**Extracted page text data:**
▼

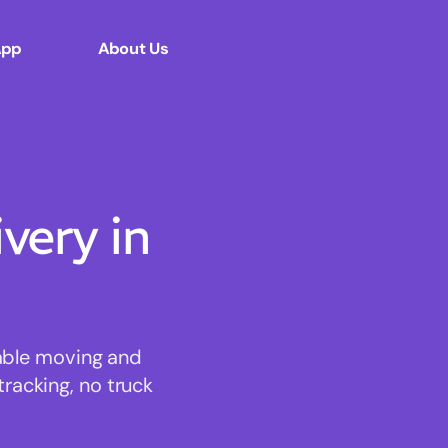
App
About Us
ery in
dable moving and
tracking, no truck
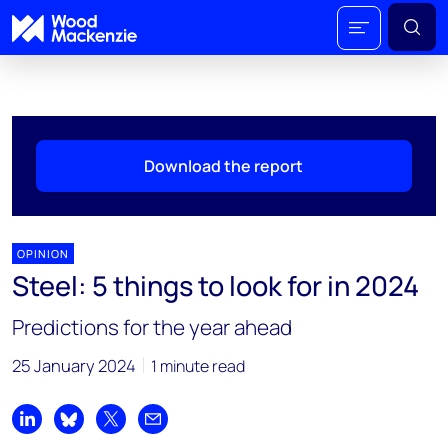
Download the report
OPINION
Steel: 5 things to look for in 2024
Predictions for the year ahead
25 January 2024
1 minute read
Share on LinkedIn
Share on Bluesky
Share on X
Share by email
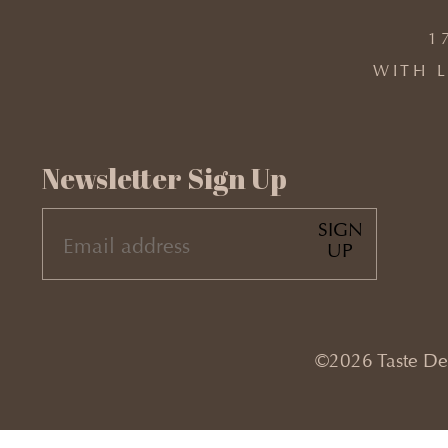
1
WITH L
Newsletter Sign Up
SIGN
EMAIL
UP
(REQUIRED)
©2026 Taste Desi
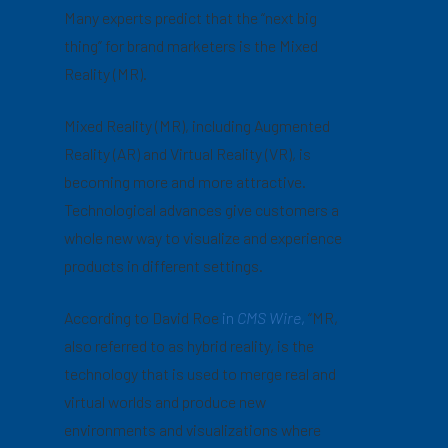
Many experts predict that the “next big
thing” for brand marketers is the Mixed
Reality (MR).
Mixed Reality (MR), including Augmented
Reality (AR) and Virtual Reality (VR), is
becoming more and more attractive.
Technological advances give customers a
whole new way to visualize and experience
products in different settings.
According to David Roe
in
CMS Wire
,
“MR,
also referred to as hybrid reality, is the
technology that is used to merge real and
virtual worlds and produce new
environments and visualizations where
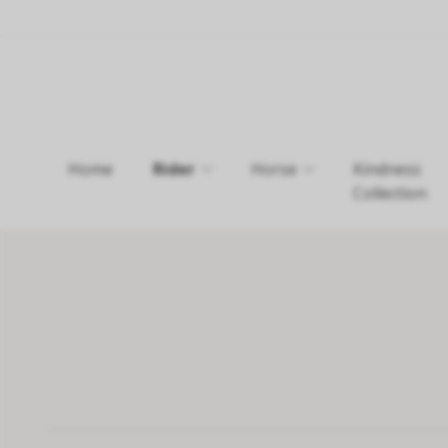
Home
Rider
Horse
Kindness
Collection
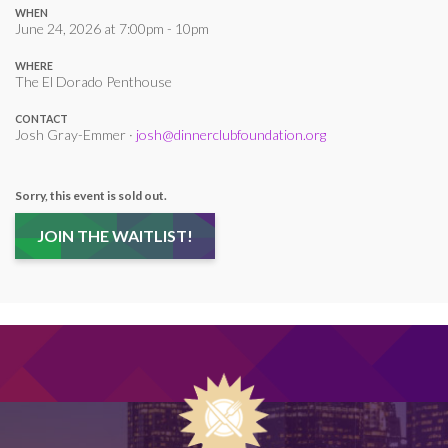
WHEN
June 24, 2026 at 7:00pm - 10pm
WHERE
The El Dorado Penthouse
CONTACT
Josh Gray-Emmer ·
josh@dinnerclubfoundation.org
Sorry, this event is sold out.
JOIN THE WAITLIST!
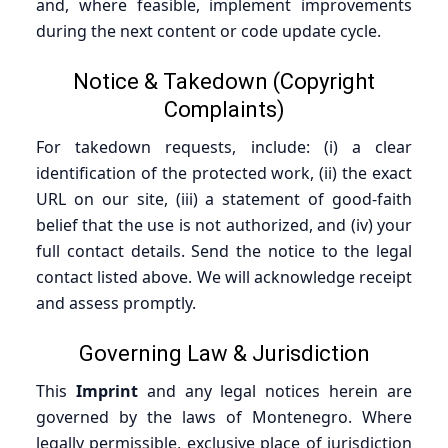
and, where feasible, implement improvements
during the next content or code update cycle.
Notice & Takedown (Copyright
Complaints)
For takedown requests, include: (i) a clear
identification of the protected work, (ii) the exact
URL on our site, (iii) a statement of good-faith
belief that the use is not authorized, and (iv) your
full contact details. Send the notice to the legal
contact listed above. We will acknowledge receipt
and assess promptly.
Governing Law & Jurisdiction
This
Imprint
and any legal notices herein are
governed by the laws of Montenegro. Where
legally permissible, exclusive place of jurisdiction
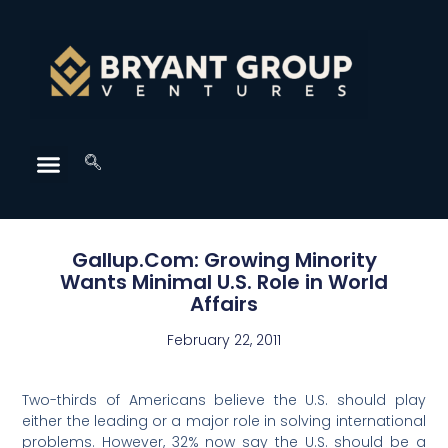
Gallup.Com: Growing Minority
Wants Minimal U.S. Role in World
Affairs
February 22, 2011
Two-thirds of Americans believe the U.S. should play
either the leading or a major role in solving international
problems. However, 32% now say the U.S. should be a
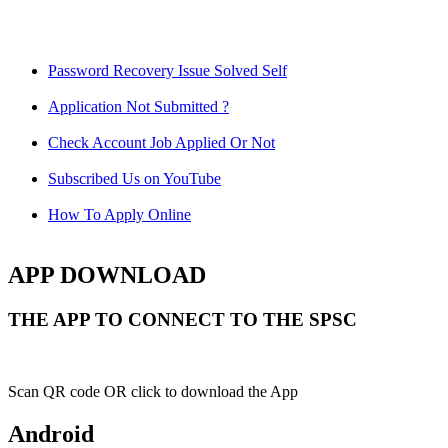
Password Recovery Issue Solved Self
Application Not Submitted ?
Check Account Job Applied Or Not
Subscribed Us on YouTube
How To Apply Online
APP DOWNLOAD
THE APP TO CONNECT TO THE SPSC
Scan QR code OR click to download the App
Android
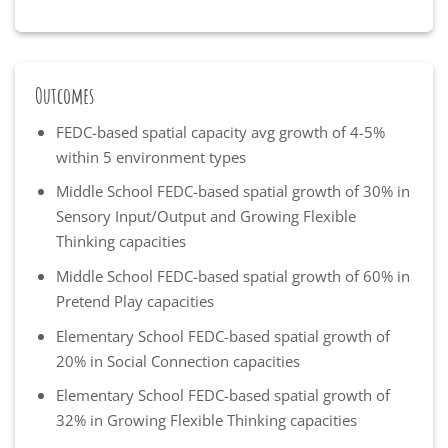
Outcomes
FEDC-based spatial capacity avg growth of 4-5%
within 5 environment types
Middle School FEDC-based spatial growth of 30% in
Sensory Input/Output and Growing Flexible
Thinking capacities
Middle School FEDC-based spatial growth of 60% in
Pretend Play capacities
Elementary School FEDC-based spatial growth of
20% in Social Connection capacities
Elementary School FEDC-based spatial growth of
32% in Growing Flexible Thinking capacities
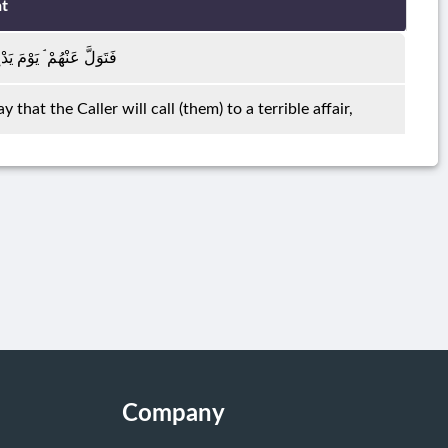
t
 الدَّاعِ إِلَىٰ شَيْءٍ نُكُرٍ
hat the Caller will call (them) to a terrible affair,
Company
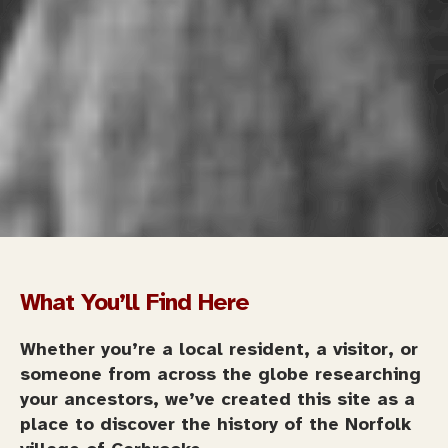
What You’ll Find Here
Whether you’re a local resident, a visitor, or
someone from across the globe researching
your ancestors, we’ve created this site as a
place to discover the history of the Norfolk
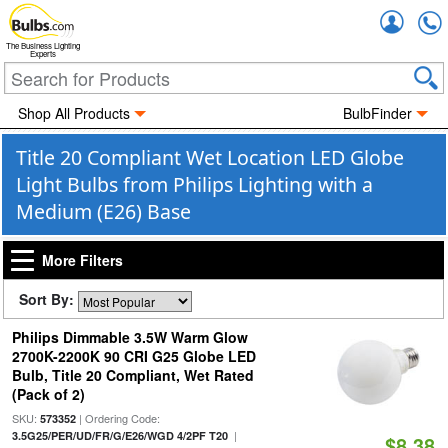
Accou
The Business Lighting
Experts
Shop All Products
BulbFinder
Title 20 Compliant Wet Location LED Globe
Light Bulbs from Philips Lighting with a
Medium (E26) Base
More Filters
Sort By:
Philips Dimmable 3.5W Warm Glow
2700K-2200K 90 CRI G25 Globe LED
Bulb, Title 20 Compliant, Wet Rated
(Pack of 2)
SKU:
| Ordering Code:
573352
|
3.5G25/PER/UD/FR/G/E26/WGD 4/2PF T20
$8.38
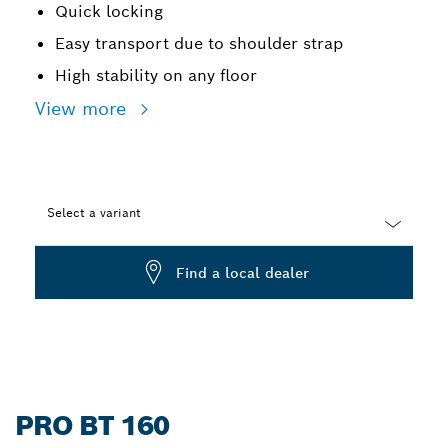
Quick locking
Easy transport due to shoulder strap
High stability on any floor
View more
Select a variant
Dropdown
Find a local dealer
closed
PRO BT 160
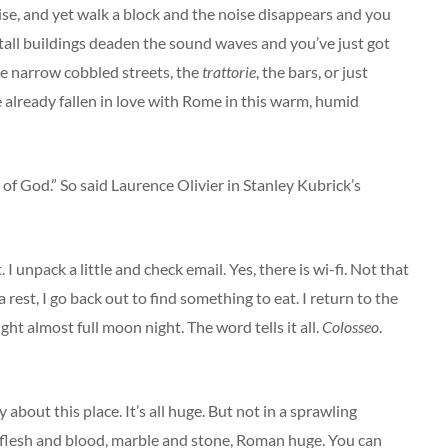
noise, and yet walk a block and the noise disappears and you
 tall buildings deaden the sound waves and you’ve just got
he narrow cobbled streets, the
trattorie
, the bars, or just
’ve already fallen in love with Rome in this warm, humid
of God.” So said Laurence Olivier in Stanley Kubrick’s
 I unpack a little and check email. Yes, there is wi-fi. Not that
 rest, I go back out to find something to eat. I return to the
ht almost full moon night. The word tells it all.
Colosseo
.
about this place. It’s all huge. But not in a sprawling
, flesh and blood, marble and stone, Roman huge. You can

▲

**TASK BRIEF:** Retype the data above in full, exactly as it stands, and skip any image.

**FINAL ANSWER:**
App
About Us
ery in
dable moving and
tracking, no truck
Download the report
OPINION
Steel: 5 things to look for in 2024
Predictions for the year ahead
25 January 2024
1 minute read
Share on LinkedIn
Share on Bluesky
Share on X
Share by email
1
WITH L
Newsletter Sign Up
SIGN
EMAIL
UP
(REQUIRED)
©2026 Taste Desi
Many experts predict that the “next big
thing” for brand marketers is the Mixed
Reality (MR).
Mixed Reality (MR), including Augmented
Reality (AR) and Virtual Reality (VR), is
becoming more and more attractive.
Technological advances give customers a
whole new way to visualize and experience
products in different settings.
According to David Roe
in
CMS Wire
,
“MR,
also referred to as hybrid reality, is the
technology that is used to merge real and
virtual worlds and produce new
environments and visualizations where
Home
Rider
Horse
Kindness
Collection
WHEN
June 24, 2026 at 7:00pm - 10pm
WHERE
The El Dorado Penthouse
CONTACT
Josh Gray-Emmer ·
josh@dinnerclubfoundation.org
Sorry, this event is sold out.
JOIN THE WAITLIST!
and, where feasible, implement improvements
during the next content or code update cycle.
Notice & Takedown (Copyright
Complaints)
For takedown requests, include: (i) a clear
identification of the protected work, (ii) the exact
URL on our site, (iii) a statement of good-faith
belief that the use is not authorized, and (iv) your
full contact details. Send the notice to the legal
contact listed above. We will acknowledge receipt
and assess promptly.
Governing Law & Jurisdiction
This
Imprint
and any legal notices herein are
governed by the laws of Montenegro. Where
legally permissible, exclusive place of jurisdiction
Gallup.Com: Growing Minority
Wants Minimal U.S. Role in World
Affairs
February 22, 2011
Two-thirds of Americans believe the U.S. should play
either the leading or a major role in solving international
problems. However, 32% now say the U.S. should be a
Password Recovery Issue Solved Self
Application Not Submitted ?
Check Account Job Applied Or Not
Subscribed Us on YouTube
How To Apply Online
APP DOWNLOAD
THE APP TO CONNECT TO THE SPSC
Scan QR code OR click to download the App
Android
Outcomes
FEDC-based spatial capacity avg growth of 4-5%
within 5 environment types
Middle School FEDC-based spatial growth of 30% in
Sensory Input/Output and Growing Flexible
Thinking capacities
Middle School FEDC-based spatial growth of 60% in
Pretend Play capacities
Elementary School FEDC-based spatial growth of
20% in Social Connection capacities
Elementary School FEDC-based spatial growth of
32% in Growing Flexible Thinking capacities
t
 الدَّاعِ إِلَىٰ شَيْءٍ نُكُرٍ
hat the Caller will call (them) to a terrible affair,
Company
What You’ll Find Here
Whether you’re a local resident, a visitor, or
someone from across the globe researching
your ancestors, we’ve created this site as a
place to discover the history of the Norfolk
Accou
The Business Lighting
Experts
Shop All Products
BulbFinder
Title 20 Compliant Wet Location LED Globe
Light Bulbs from Philips Lighting with a
Medium (E26) Base
More Filters
Sort By:
Philips Dimmable 3.5W Warm Glow
2700K-2200K 90 CRI G25 Globe LED
Bulb, Title 20 Compliant, Wet Rated
(Pack of 2)
SKU:
| Ordering Code:
573352
|
3.5G25/PER/UD/FR/G/E26/WGD 4/2PF T20
$8.38
Quick locking
Easy transport due to shoulder strap
High stability on any floor
View more
Select a variant
Dropdown
Find a local dealer
closed
PRO BT 160
noise, and yet walk a block and the noise disappears and you
 tall buildings deaden the sound waves and you’ve just got
he narrow cobbled streets, the
trattorie
, the bars, or just
’ve already fallen in love with Rome in this warm, humid
of God.” So said Laurence Olivier in Stanley Kubrick’s
 I unpack a little and check email. Yes, there is wi-fi. Not that
 rest, I go back out to find something to eat. I return to the
ht almost full moon night. The word tells it all.
Colosseo
.
about this place. It’s all huge. But not in a sprawling
, flesh and blood, marble and stone, Roman huge. You can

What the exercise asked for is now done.